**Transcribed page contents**
::::

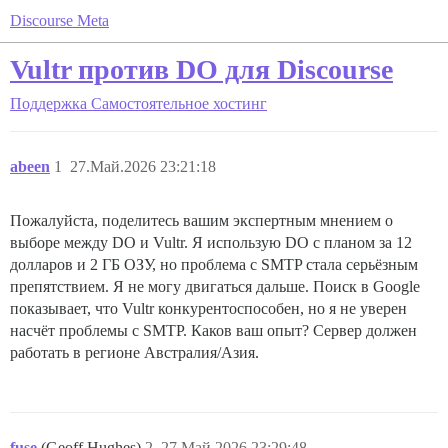
Discourse Meta
Vultr против DO для Discourse
Поддержка
Самостоятельное хостинг
abeen
1
27.Май.2026 23:21:18
Пожалуйста, поделитесь вашим экспертным мнением о
выборе между DO и Vultr. Я использую DO с планом за 12
долларов и 2 ГБ ОЗУ, но проблема с SMTP стала серьёзным
препятствием. Я не могу двигаться дальше. Поиск в Google
показывает, что Vultr конкурентоспособен, но я не уверен
насчёт проблемы с SMTP. Каков ваш опыт? Сервер должен
работать в регионе Австралия/Азия.
fuse
(Geoff Hughes)
2
27.Май.2026 23:29:48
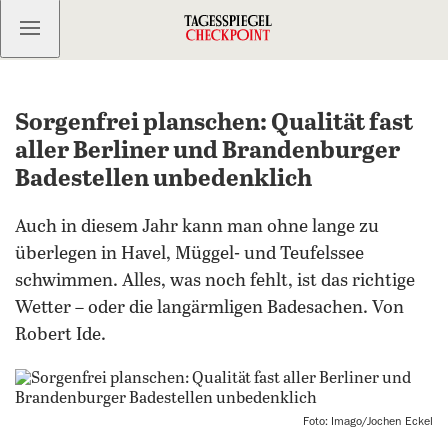
Kostenlos anmelden
Sorgenfrei planschen: Qualität fast
aller Berliner und Brandenburger
Badestellen unbedenklich
Auch in diesem Jahr kann man ohne lange zu
überlegen in Havel, Müggel- und Teufelssee
schwimmen. Alles, was noch fehlt, ist das richtige
Wetter – oder die langärmligen Badesachen. Von
Robert Ide.
Foto: Imago/Jochen Eckel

::::

**Task instructions**
Scan the lines above for "Vultr" and state how many match, nothing more.

**Task solution**
3